At least 15 people had been killed by the Piñera regime by Oct. 23. Tens of thousands are in the streets of Santiago in defiance of emergency decrees. The country’s main union federation, which includes economically critical miners and port workers, has called for a general strike on Oct. 23-24. But there were no calls in the U.S. Congress to sanction Piñera’s government or ban weapons sales to the military, whose structure and ideology is descended from the Pinochet dictatorship.
What a contrast to the anti-China, pro-imperialist protests in Hong Kong! Democrats and Republicans alike have bent over backward to fawn over violent demonstrators who frequently target workers and symbols of national independence and socialism.
And that story is being repeated by U.S. officials and the corporate media in their attitude toward South America. Protests fueled by popular movements against cutbacks, poverty and imperialist domination–in Ecuador, Colombia, Chile–are largely ignored, and if they can’t be ignored, condemned; their powerful and vicious enemies are treated with kid gloves. Meanwhile, popular governments struggling to protect the gains of workers and oppressed people, like that of President Nicolás Maduro of Venezuela, are sanctioned, threatened with war and denounced as “dictatorships.”

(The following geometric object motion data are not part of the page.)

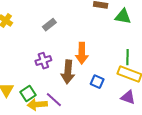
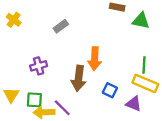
purple cross: (43, 61) -> (39, 66), moved
green square: (28, 93) -> (34, 100), turned 35
purple triangle: (128, 97) -> (134, 104), moved

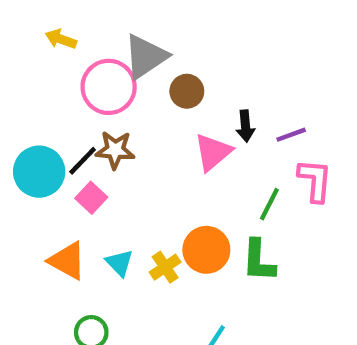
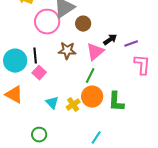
black arrow: (245, 126) -> (110, 40), turned -120
brown star: (115, 150) -> (67, 51), moved
black line: (83, 161) -> (35, 56), turned -49
green line: (269, 204) -> (90, 76), moved
orange triangle: (67, 261) -> (14, 95), moved

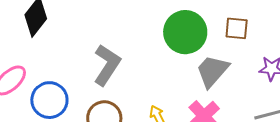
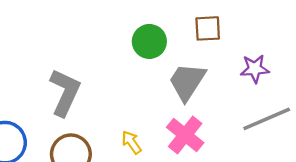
green circle: (185, 32) -> (149, 41), size x0.7

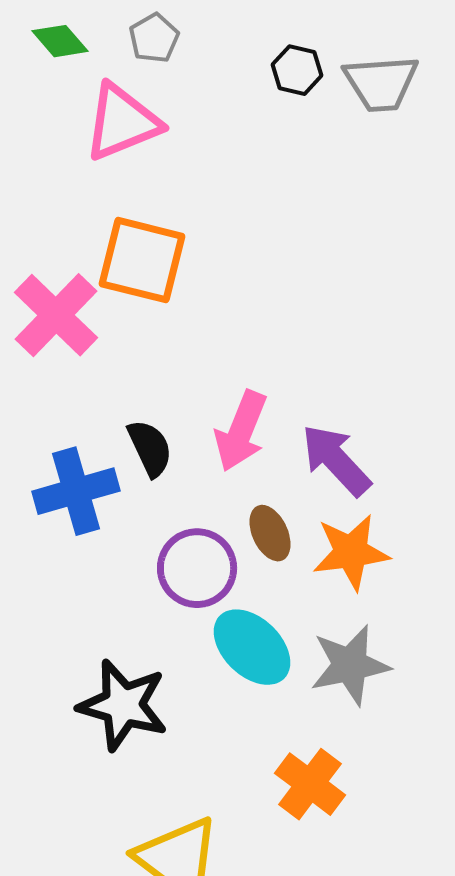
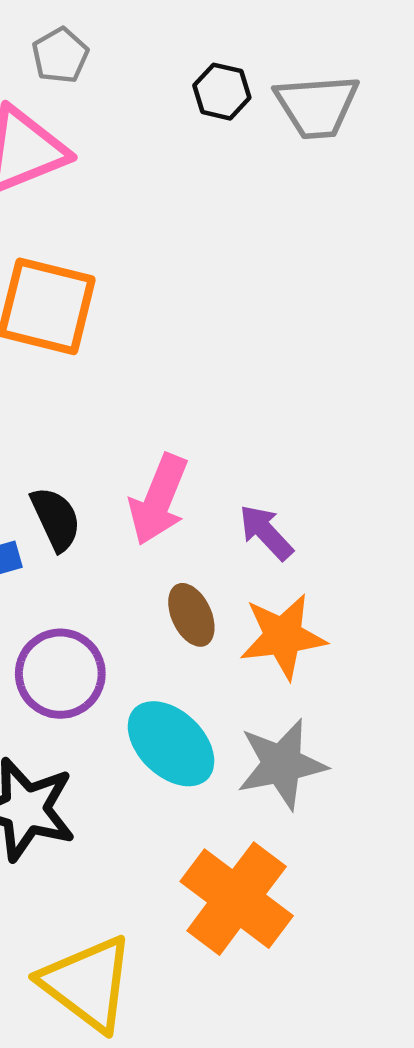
purple arrow: (336, 460) -> (266, 532), size x0.7
purple circle: (197, 568) -> (60, 674), moved
orange cross: (310, 784) -> (237, 899), size x1.4

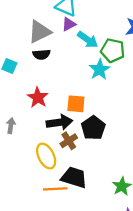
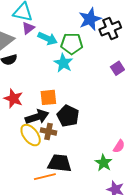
brown cross: (69, 141) -> (48, 131), turned -35
yellow ellipse: (46, 156) -> (31, 135), moved

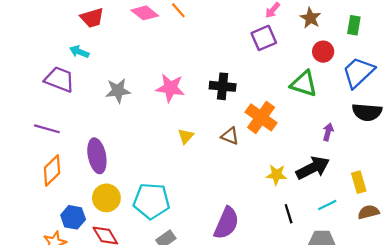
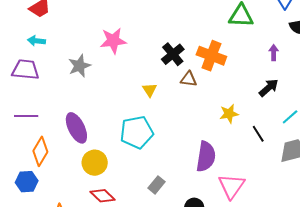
black cross: (223, 86) -> (173, 54), moved, turned -30
pink star: (170, 88) -> (113, 41), moved
black arrow: (313, 168) -> (269, 88), size x0.7
yellow star: (276, 175) -> (229, 114), moved
cyan pentagon: (151, 201) -> (137, 132), moved
blue hexagon: (73, 217) -> (27, 182), moved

Take Bolivia. In national elections on Oct. 20, President Evo Morales, the country’s first Indigenous president and leader of the Movement Toward Socialism, who has overseen vast social programs to reduce poverty, provide health care and eliminate illiteracy, was re-elected with over 46 percent of the vote. He scored more than 10 points above his nearest opponent, right-winger Carlos Mesa, ruling out the need for a second round of voting. But even before the first vote was cast, the right-wing opposition had declared it would not recognize the results if Morales won.
And sure enough, violent opposition protests broke out in at least nine Bolivian cities after the results were announced. Vote counting centers were burned. While international election observers said the vote was free and fair, the U.S. State Department dutifully declared the results in doubt and Western media claimed Bolivia’s democracy was endangered by Morales’ re-election.
The litmus test: U.S. imperialism
In moments like this, it is important for workers and oppressed people, students and youth here in the U.S. to be able to distinguish friend from foe. Not every protest is good, and not every government is bad.
What decides is the class criterion. Does a movement strive to represent the interests of the working class, peasant farmers and all the exploited sectors of society for social justice, independence and equality? Or does it represent the interests of the wealthy and privileged sectors of society and of the imperialist powers seeking to continue their domination?
In the case of today’s class battles raging in Latin America, there is an easy litmus test: where does the protest movement or government stand in relation to U.S. imperialism? Is it struggling to lift the boot of Washington off the people’s necks, or seeking to give Trump & Co. free reign?
For several years, the U.S. imperialists and South American oligarchs have been trying to roll back the social gains and moves toward independence won by the people during the years of the “red tide” of the early 2000s, inspired by the advances of the Bolivarian Revolution in Venezuela under Hugo Chávez as well as socialist Cuba’s tenacious will to survive.
But enough rollback is enough. Now the people are fighting back. Students and teachers in Colombia are defying repression to challenge tuition hikes and unchecked assassinations of movement leaders and community activists. Peruvian workers pushed back a coup attempt by the ultraright in Congress. Powerful class forces are testing their strength. Workers, farmers, Indigenous communities and students are learning valuable lessons every day in the streets.
Here in the U.S., we must come down unambiguously and firmly on the side of the workers and oppressed of South America. Our job is to tie the hands of U.S. imperialism by building the movement of solidarity, against sanctions and war, by educating our class, our communities and co-workers about the reality of developments in Latin America and the Caribbean, to make it too dangerous for the U.S. bankers and bosses and their political stooges to impose their will.
Victory to the popular uprisings in Chile and Ecuador!
Solidarity with the peoples’ movements in Brazil, Colombia and Peru!
Long live the popular governments of Bolivia and Venezuela!
In the words of Comandante Che Guevara: ¡Hasta la victoria siempre!